[KeyRenewal]

The [KeyRenewal] and [SBox.KeyRenewalWizardYYY] sections are for renewing keys for existing SDS Enterprise accounts.

The [KeyRenewal] section is common to all types of accounts.

The [SBox.KeyRenewalWizardYYY] section includes the parameters specific to renewing a YYY, account key, which can be:

  • KS: key renewal for a KS1 or KS2 password account,
  • GP: key renewal for a GP1 or GP2 card account.
Parameter Type Description
CertLife

Enables or disables the possibility of choosing the target directory in which the file will be encrypted. Allowed values are:

  • 0: Disabled (default value),
  • 1: Enabled.

If the feature is disabled, the next three parameters will not be applied and the default behavior will be adopted.

Key types

List of keys (type and length) to offer when creating an account.

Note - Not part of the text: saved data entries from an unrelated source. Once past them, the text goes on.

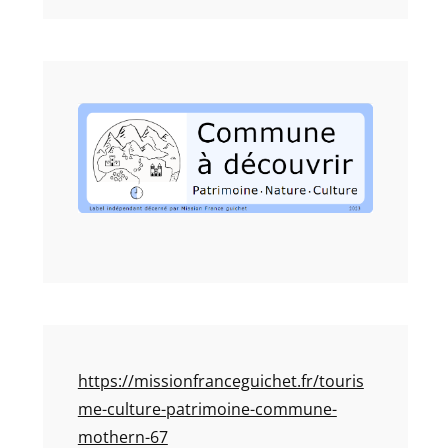
https://missionfranceguichet.fr/touris
me-culture-patrimoine-commune-
mothern-67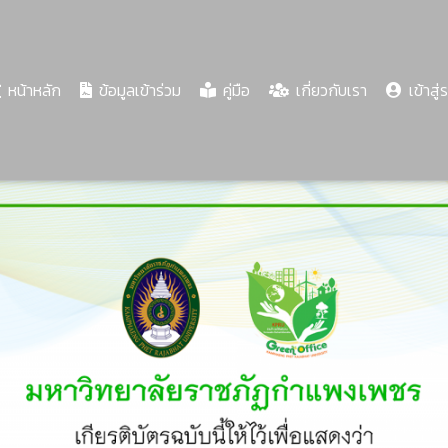
(current)
หน้าหลัก
ข้อมูลเข้าร่วม
คู่มือ
เกี่ยวกับเรา
เข้าสู่
Share
Download
PDF
65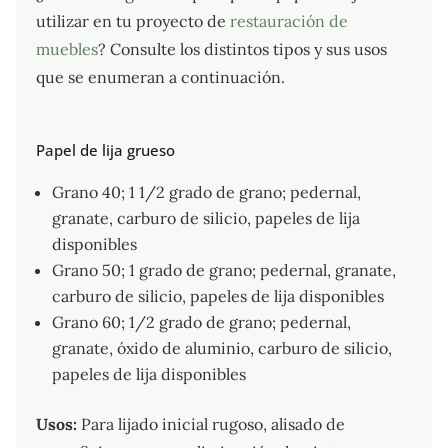
utilizar en tu proyecto de
restauración de
muebles
? Consulte los distintos tipos y sus usos
que se enumeran a continuación.
Papel de lija grueso
Grano 40; 1 1/2 grado de grano; pedernal,
granate, carburo de silicio, papeles de lija
disponibles
Grano 50; 1 grado de grano; pedernal, granate,
carburo de silicio, papeles de lija disponibles
Grano 60; 1/2 grado de grano; pedernal,
granate, óxido de aluminio, carburo de silicio,
papeles de lija disponibles
Usos:
Para lijado inicial rugoso, alisado de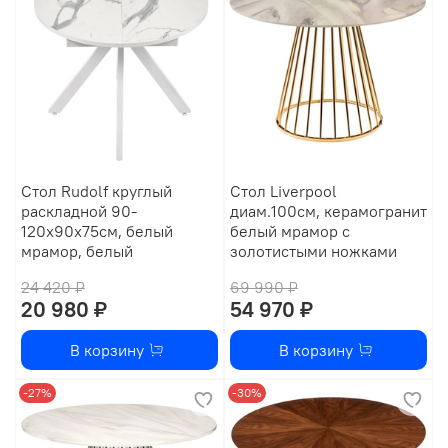
Стол Rudolf круглый
Стол Liverpool
раскладной 90-
диам.100см, керамогранит
120x90x75см, белый
белый мрамор с
мрамор, белый
золотистыми ножками
24 420 ₽
69 990 ₽
20 980 ₽
54 970 ₽
В корзину
В корзину
-27%
-30%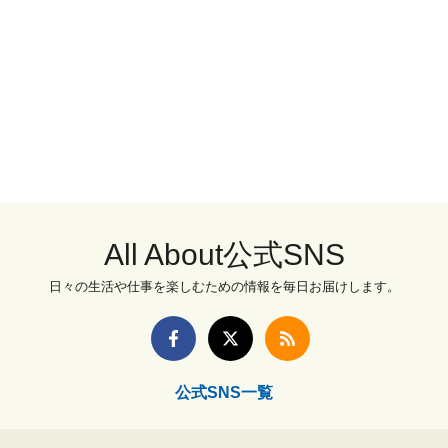
All About公式SNS
日々の生活や仕事を楽しむための情報を毎日お届けします。
公式SNS一覧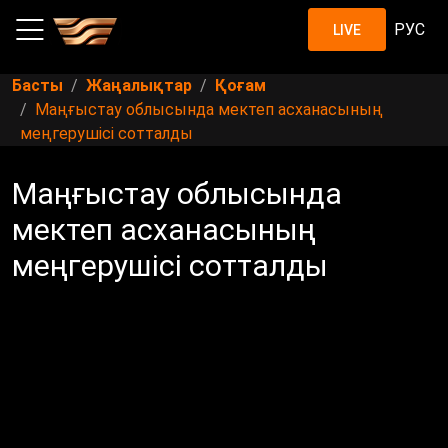
РУС
LIVE
Басты
Жаңалықтар
Қоғам
Маңғыстау облысында мектеп асханасының
меңгерушісі сотталды
Маңғыстау облысында
мектеп асханасының
меңгерушісі сотталды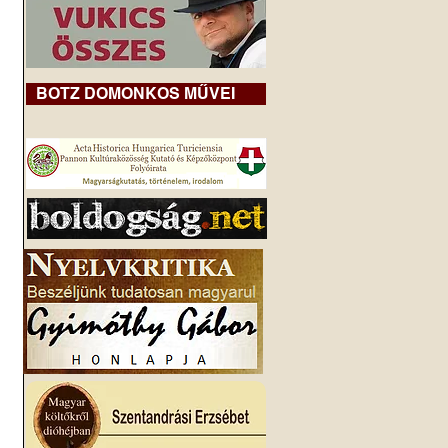
BOTZ DOMONKOS MŰVEI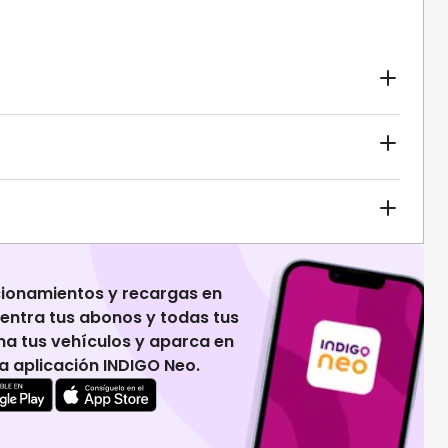
cionamientos y recargas en
uentra tus abonos y todas tus
na tus vehículos y aparca en
 la aplicación INDIGO Neo.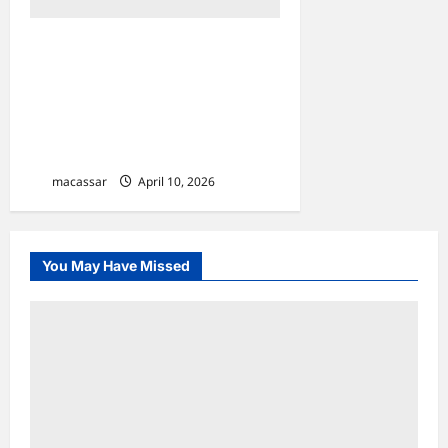
Tekanan Ramadan &
Lebaran, Penjualan Mobil
Nasional 3 Bulan Pertama
2026 Tembus 209 Ribu Unit,
Astra Masih Rajai Pasar
macassar
April 10, 2026
0
You May Have Missed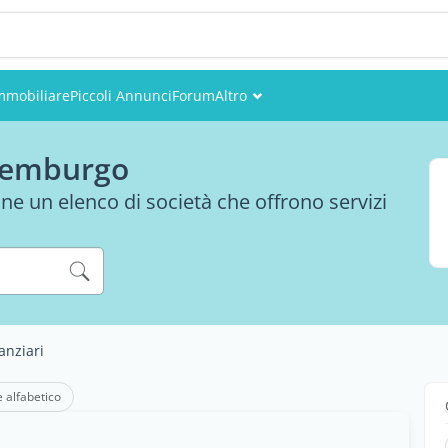
mmobiliare
Piccoli Annunci
Forum
Altro
Eventi
ssemburgo
Utenti
ne un elenco di società che offrono servizi
Foto
nanziari
e alfabetico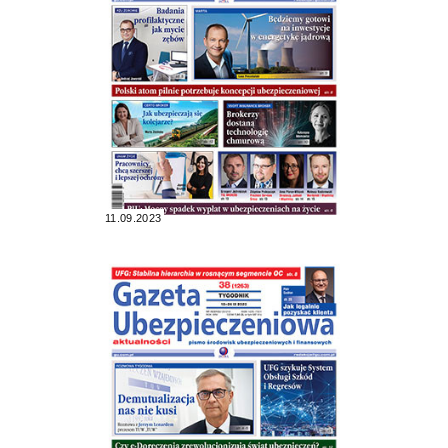
11.09.2023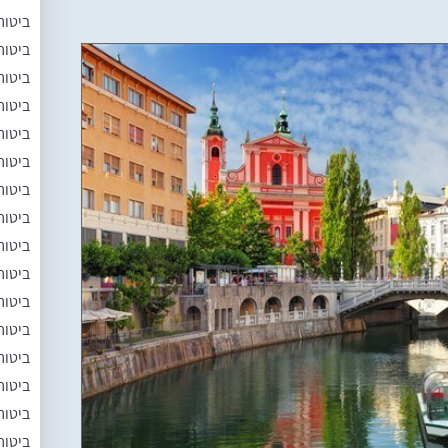
ביטוח
ביטוח
ביטוח
ביטוח
ביטוח
ביטוח
ביטוח
ביטוח
ביטוח
ביטוח
ביטוח
ביטוח
ביטוח
ביטוח
ביטוח
ביטוח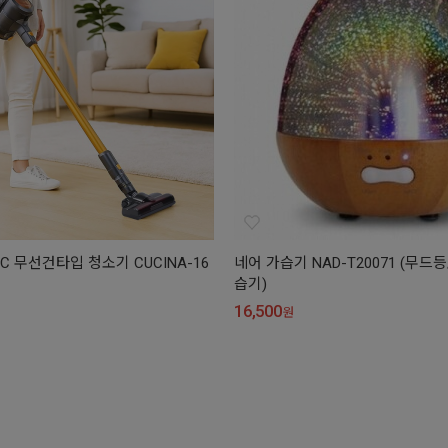
C 무선건타입 청소기 CUCINA-16
네어 가습기 NAD-T20071 (무드
습기)
16,500
원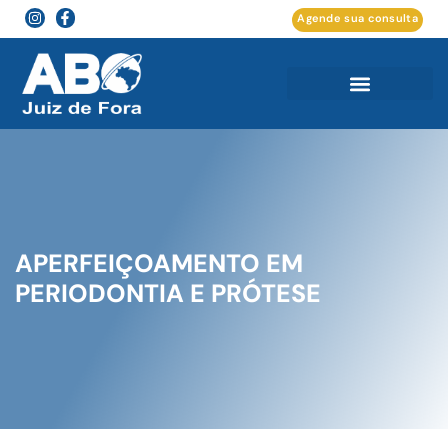
Agende sua consulta
APERFEIÇOAMENTO EM
PERIODONTIA E PRÓTESE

The types of keys are defined using items with values made up of an ordered series of 3 digits, with each digit corresponding to a type of account.

The order of account types is: KS, GP, CPS.

The types of keys supported and the management rules for configuration errors are defined in the section User key types.

So, if RSA 2048 bits is the default value and RSA 1024 is prohibited, then it must be set up as:

  • KEY_RSA_512BITS = 111
  • KEY_RSA_768BITS = 111
  • KEY_RSA_1024BITS = 000
  • KEY_RSA_2048BITS = 222
  • KEY_RSA_4096BITS = 111

User key types

The supported key types (the user’s private keys) are KEY_RSA_2048BITS and KEY_RSA_4096BITS.

The key type can be:

  • 0: unauthorized;
  • 1: authorized;
  • 2: authorized and offered by default.

For any given account type, only one key type can be allowed and offered by default.

The types of keys are defined using items with values made up of an ordered series of 6 digits, with each digit corresponding to a type of account. The order of account types is:

KS1, KS2, GP1, GP2, RFU, CPS2 (RFU and CPS2 are not used, but these columns are required).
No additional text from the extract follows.